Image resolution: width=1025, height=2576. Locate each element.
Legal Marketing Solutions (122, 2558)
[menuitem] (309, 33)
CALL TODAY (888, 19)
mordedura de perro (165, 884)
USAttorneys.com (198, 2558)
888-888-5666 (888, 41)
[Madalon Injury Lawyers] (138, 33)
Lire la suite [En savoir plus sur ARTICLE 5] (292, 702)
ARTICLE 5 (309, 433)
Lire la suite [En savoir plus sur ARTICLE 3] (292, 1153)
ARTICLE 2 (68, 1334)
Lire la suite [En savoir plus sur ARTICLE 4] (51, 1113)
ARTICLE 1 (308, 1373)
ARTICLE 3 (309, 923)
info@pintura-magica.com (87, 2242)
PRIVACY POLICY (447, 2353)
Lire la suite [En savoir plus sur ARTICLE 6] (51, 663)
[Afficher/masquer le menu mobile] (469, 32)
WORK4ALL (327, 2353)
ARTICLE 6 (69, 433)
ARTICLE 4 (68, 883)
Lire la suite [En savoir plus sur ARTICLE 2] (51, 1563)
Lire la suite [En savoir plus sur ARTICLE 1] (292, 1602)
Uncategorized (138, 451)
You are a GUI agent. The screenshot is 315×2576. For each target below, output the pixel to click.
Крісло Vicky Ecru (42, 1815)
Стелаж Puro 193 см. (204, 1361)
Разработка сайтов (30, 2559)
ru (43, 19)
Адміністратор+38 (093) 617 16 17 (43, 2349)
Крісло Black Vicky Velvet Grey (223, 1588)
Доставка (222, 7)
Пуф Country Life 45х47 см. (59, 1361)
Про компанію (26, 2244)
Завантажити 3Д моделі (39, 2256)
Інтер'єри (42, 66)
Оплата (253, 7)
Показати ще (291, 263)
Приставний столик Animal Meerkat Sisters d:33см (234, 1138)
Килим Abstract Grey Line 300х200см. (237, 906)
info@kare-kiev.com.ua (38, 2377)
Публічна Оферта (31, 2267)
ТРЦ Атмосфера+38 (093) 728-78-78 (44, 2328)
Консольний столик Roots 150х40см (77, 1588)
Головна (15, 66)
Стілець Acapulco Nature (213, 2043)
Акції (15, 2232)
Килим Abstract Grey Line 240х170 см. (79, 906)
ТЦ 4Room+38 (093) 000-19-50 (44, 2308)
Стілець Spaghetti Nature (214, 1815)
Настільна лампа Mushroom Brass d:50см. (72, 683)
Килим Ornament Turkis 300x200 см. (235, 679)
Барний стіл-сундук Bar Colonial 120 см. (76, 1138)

____

→ Problem details: Starting at the line above that contains "Консольний столик Roots 150х40см (77, 1588)", repeat each line exactly up to and including the line that contains "Килим Ornament Turkis 300x200 см. (235, 679)", and stop there.

→ Task answer:
Консольний столик Roots 150х40см (77, 1588)
Головна (15, 66)
Стілець Acapulco Nature (213, 2043)
Акції (15, 2232)
Килим Abstract Grey Line 240х170 см. (79, 906)
ТЦ 4Room+38 (093) 000-19-50 (44, 2308)
Стілець Spaghetti Nature (214, 1815)
Настільна лампа Mushroom Brass d:50см. (72, 683)
Килим Ornament Turkis 300x200 см. (235, 679)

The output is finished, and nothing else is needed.